Input

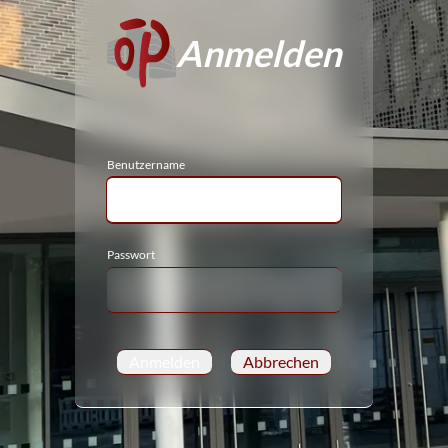
Anmelden
Benutzername
Passwort
Anmelden
Abbrechen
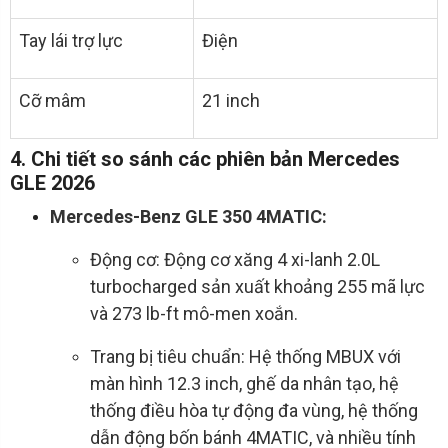
Tay lái trợ lực
Điện
Cỡ mâm
21 inch
4. Chi tiết so sánh các phiên bản Mercedes
GLE 2026
Mercedes-Benz GLE 350 4MATIC:
Động cơ: Động cơ xăng 4 xi-lanh 2.0L
turbocharged sản xuất khoảng 255 mã lực
và 273 lb-ft mô-men xoắn.
Trang bị tiêu chuẩn: Hệ thống MBUX với
màn hình 12.3 inch, ghế da nhân tạo, hệ
thống điều hòa tự động đa vùng, hệ thống
dẫn động bốn bánh 4MATIC, và nhiều tính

The problem
In the entries above, which lines run from the one with "Benutzername" up to and including the one with "màn hình 12.3 inch, ghế da nhân tạo, hệ"? Write them out exactly, without the pictures.

Answer to this problem
Benutzername
Passwort
Anmelden
Abbrechen
Tay lái trợ lực
Điện
Cỡ mâm
21 inch
4. Chi tiết so sánh các phiên bản Mercedes
GLE 2026
Mercedes-Benz GLE 350 4MATIC:
Động cơ: Động cơ xăng 4 xi-lanh 2.0L
turbocharged sản xuất khoảng 255 mã lực
và 273 lb-ft mô-men xoắn.
Trang bị tiêu chuẩn: Hệ thống MBUX với
màn hình 12.3 inch, ghế da nhân tạo, hệ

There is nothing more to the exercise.